♫ La bonne aventure Ô Gué ! (1)

« La Grenouille » a rencontré Dominique Bouvault, propriétaire du domaine du Gué la Guette, implanté sur les territoires de Fontaines-en-Sologne et de Cour-Cheverny. Il partage son temps entre son activité de chef d’entreprise à Paris et celle d’éleveur de moutons au cœur de la Sologne.

Elevage de brebis au Gué la Guette à Cour-Cheverny et Fontaines-en-Sologne
Dominique Bouvault et ses brebis.
Reprise de l’exploitation familiale en Sologne
Dominique Bouvault : « Amoureux de la Sologne et bercé par le souvenir des moments heureux passés dans mon enfance (Thérèse Bouvault, sa mère, est née Lemaignen, famille bien connue à Cour-Cheverny) à la ferme de l’Ardinière (la ferme du domaine du Gué la Guette), j’ai repris en 2011 l’exploitation familiale, auparavant propriété de mon oncle Hubert, et c’est aujourd’hui une centaine de brebis solognotes qui gambadent sur 40 ha de prairies et 20 ha de forêts au sein du domaine.
Je suis passionné par l’agriculture et les méthodes d’agroécologie(2).

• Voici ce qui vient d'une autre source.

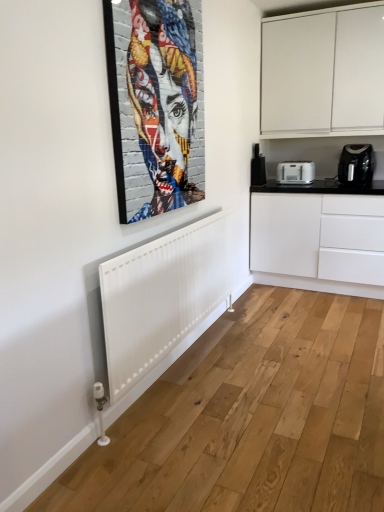 Where is `black plastic coffee machine at right`? The width and height of the screenshot is (384, 512). black plastic coffee machine at right is located at coordinates (257, 167).

Locate an element on the screen. This screenshot has height=512, width=384. black glossy countertop at right is located at coordinates (318, 242).

Locate an element on the screen. This screenshot has width=384, height=512. colorful mosaic portrait at upper center is located at coordinates (164, 98).

From a real-world perspective, is colorful mosaic portrait at upper center below black plastic coffee machine at right?

No.

How much distance is there between colorful mosaic portrait at upper center and black plastic coffee machine at right?

A: colorful mosaic portrait at upper center is 5.25 feet from black plastic coffee machine at right.

Is colorful mosaic portrait at upper center taller or shorter than black plastic coffee machine at right?

Considering their sizes, colorful mosaic portrait at upper center has more height than black plastic coffee machine at right.

Between colorful mosaic portrait at upper center and black plastic coffee machine at right, which one has smaller size?

black plastic coffee machine at right.

Which object is positioned more to the right, white matte cabinet at upper right or black glossy countertop at right?

black glossy countertop at right is more to the right.

From the image's perspective, which is below, white matte cabinet at upper right or black glossy countertop at right?

From the image's view, black glossy countertop at right is below.

Is point (288, 27) less distant than point (278, 234)?

Yes, it is in front of point (278, 234).

Is white matte cabinet at upper right spatially inside white plastic toaster at center-right, marked as the 1th home appliance in a left-to-right arrangement, or outside of it?

white matte cabinet at upper right is not inside white plastic toaster at center-right, marked as the 1th home appliance in a left-to-right arrangement, it's outside.

Considering the relative positions of white matte cabinet at upper right and white plastic toaster at center-right, which is the 2th home appliance from right to left, in the image provided, is white matte cabinet at upper right to the right of white plastic toaster at center-right, which is the 2th home appliance from right to left, from the viewer's perspective?

Yes, white matte cabinet at upper right is to the right of white plastic toaster at center-right, which is the 2th home appliance from right to left.

Which of these two, white matte cabinet at upper right or white plastic toaster at center-right, marked as the 1th home appliance in a left-to-right arrangement, is smaller?

With smaller size is white plastic toaster at center-right, marked as the 1th home appliance in a left-to-right arrangement.

Would you say black plastic coffee maker at right, which is counted as the second home appliance, starting from the left, is part of colorful mosaic portrait at upper center's contents?

Actually, black plastic coffee maker at right, which is counted as the second home appliance, starting from the left, is outside colorful mosaic portrait at upper center.

From the picture: Considering the sizes of objects colorful mosaic portrait at upper center and black plastic coffee maker at right, which is counted as the second home appliance, starting from the left, in the image provided, who is shorter, colorful mosaic portrait at upper center or black plastic coffee maker at right, which is counted as the second home appliance, starting from the left,?

With less height is black plastic coffee maker at right, which is counted as the second home appliance, starting from the left.

Considering the relative sizes of colorful mosaic portrait at upper center and black plastic coffee maker at right, which is counted as the second home appliance, starting from the left, in the image provided, is colorful mosaic portrait at upper center thinner than black plastic coffee maker at right, which is counted as the second home appliance, starting from the left,?

Yes.

From the picture: From a real-world perspective, is black plastic coffee machine at right physically located above or below black glossy countertop at right?

Clearly, from a real-world perspective, black plastic coffee machine at right is above black glossy countertop at right.

Based on the photo, could you tell me if black plastic coffee machine at right is turned towards black glossy countertop at right?

No, black plastic coffee machine at right is not turned towards black glossy countertop at right.

Considering the positions of point (252, 173) and point (279, 239), is point (252, 173) closer or farther from the camera than point (279, 239)?

Point (252, 173) appears to be farther away from the viewer than point (279, 239).

Considering the relative sizes of black plastic coffee machine at right and black glossy countertop at right in the image provided, is black plastic coffee machine at right smaller than black glossy countertop at right?

Correct, black plastic coffee machine at right occupies less space than black glossy countertop at right.

Can you confirm if black glossy countertop at right is positioned to the left of colorful mosaic portrait at upper center?

No.

Is black glossy countertop at right far away from colorful mosaic portrait at upper center?

black glossy countertop at right is far away from colorful mosaic portrait at upper center.

Between black glossy countertop at right and colorful mosaic portrait at upper center, which one has more height?

With more height is colorful mosaic portrait at upper center.

Locate an element on the screen. The height and width of the screenshot is (512, 384). counter top below the colorful mosaic portrait at upper center (from the image's perspective) is located at coordinates (318, 242).

In the scene shown: Choose the correct answer: Is black glossy countertop at right inside black plastic coffee maker at right, which is counted as the second home appliance, starting from the left, or outside it?

black glossy countertop at right is not enclosed by black plastic coffee maker at right, which is counted as the second home appliance, starting from the left.

Is black glossy countertop at right next to black plastic coffee maker at right, which is counted as the 1th home appliance, starting from the right?

No, black glossy countertop at right is not beside black plastic coffee maker at right, which is counted as the 1th home appliance, starting from the right.

Consider the image. Which of these two, black glossy countertop at right or black plastic coffee maker at right, which is counted as the 1th home appliance, starting from the right, stands taller?

black glossy countertop at right is taller.

From a real-world perspective, is black glossy countertop at right under black plastic coffee maker at right, which is counted as the 1th home appliance, starting from the right?

Yes, from a real-world perspective, black glossy countertop at right is beneath black plastic coffee maker at right, which is counted as the 1th home appliance, starting from the right.

Find the location of a particular element. The image size is (384, 512). person above the black plastic coffee machine at right (from a real-world perspective) is located at coordinates (164, 98).

Locate an element on the screen. The height and width of the screenshot is (512, 384). cabinetry lying in front of the black glossy countertop at right is located at coordinates click(x=323, y=71).

Based on the photo, from the image, which object appears to be farther from white matte cabinet at upper right, white plastic toaster at center-right, which is the 2th home appliance from right to left, or black plastic coffee maker at right, which is counted as the second home appliance, starting from the left?

white plastic toaster at center-right, which is the 2th home appliance from right to left.

From the image, which object appears to be farther from white matte cabinet at upper right, black plastic coffee maker at right, which is counted as the 1th home appliance, starting from the right, or black plastic coffee machine at right?

black plastic coffee machine at right.

When comparing their distances from white matte cabinet at upper right, does white plastic toaster at center-right, which is the 2th home appliance from right to left, or black plastic coffee machine at right seem closer?

black plastic coffee machine at right lies closer to white matte cabinet at upper right than the other object.

Which object lies nearer to the anchor point black glossy countertop at right, black plastic coffee machine at right or colorful mosaic portrait at upper center?

Among the two, black plastic coffee machine at right is located nearer to black glossy countertop at right.

When comparing their distances from colorful mosaic portrait at upper center, does white plastic toaster at center-right, which is the 2th home appliance from right to left, or black glossy countertop at right seem further?

Based on the image, white plastic toaster at center-right, which is the 2th home appliance from right to left, appears to be further to colorful mosaic portrait at upper center.

Based on their spatial positions, is white matte cabinet at upper right or black plastic coffee maker at right, which is counted as the 1th home appliance, starting from the right, closer to colorful mosaic portrait at upper center?

Among the two, white matte cabinet at upper right is located nearer to colorful mosaic portrait at upper center.

Based on their spatial positions, is colorful mosaic portrait at upper center or white matte cabinet at upper right closer to black glossy countertop at right?

white matte cabinet at upper right is positioned closer to the anchor black glossy countertop at right.

Considering their positions, is colorful mosaic portrait at upper center positioned closer to black glossy countertop at right than white plastic toaster at center-right, marked as the 1th home appliance in a left-to-right arrangement?

The object closer to black glossy countertop at right is white plastic toaster at center-right, marked as the 1th home appliance in a left-to-right arrangement.

In order to click on cabinetry between colorful mosaic portrait at upper center and black plastic coffee machine at right along the z-axis in this screenshot , I will do `click(323, 71)`.

Locate an element on the screen. Image resolution: width=384 pixels, height=512 pixels. cabinetry between colorful mosaic portrait at upper center and black plastic coffee maker at right, which is counted as the 1th home appliance, starting from the right, along the z-axis is located at coordinates (323, 71).

Find the location of a particular element. cabinetry located between colorful mosaic portrait at upper center and black glossy countertop at right in the depth direction is located at coordinates (323, 71).

The width and height of the screenshot is (384, 512). I want to click on home appliance that lies between white matte cabinet at upper right and white plastic toaster at center-right, marked as the 1th home appliance in a left-to-right arrangement, from top to bottom, so click(356, 164).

Défenseur de cette région et de son territoire, je mets tout en oeuvre en compagnie d’autres éleveurs au sein du Syndicat de promotion et de défense de l’agneau de Sologne(3) pour protéger cette race.
Je souhaite mettre en avant ses qualités, avec un retour à l’élevage traditionnel et à la promotion du pâturage sur des prairies naturelles. J’agis avec la volonté de conser­ver l’authenticité du goût typique du terroir de Sologne. L’exploitation de ce domaine agricole me permet de me ressourcer, et j’ai plaisir à prolonger ainsi l’oeuvre des généra­tions précédentes, que ce soit sur des cycles longs comme ceux de l’exploitation forestière, ou plus courts comme celui de l’élevage mais qui représente un travail de longue haleine pour sauvegarder la race, ou de la culture des céréales en pratiquant l’agriculture de conservation (4). Cette activité est également une aventure familiale et une belle école de la vie pour mes enfants ».

L. G. : Comment avez-vous appris le métier ?
D. B. : « Dans mon enfance et mon adoles­cence, j’ai passé beaucoup de temps en fin de semaine et en vacances auprès de mon oncle, ce qui m’a permis d’apprendre en participant et en observant. Il m’a également appris à faire des piqûres, à identifier les animaux, et toutes sortes de pratiques des métiers de la ferme. Plus tard, j’ai également suivi des formations auprès de la Chambre d’agriculture et je continue à me former en échangeant régulièrement avec mes confrères sur diffé­rents sujets ».

L. G. : Quelles sont les particularités de la race solognote ? (5)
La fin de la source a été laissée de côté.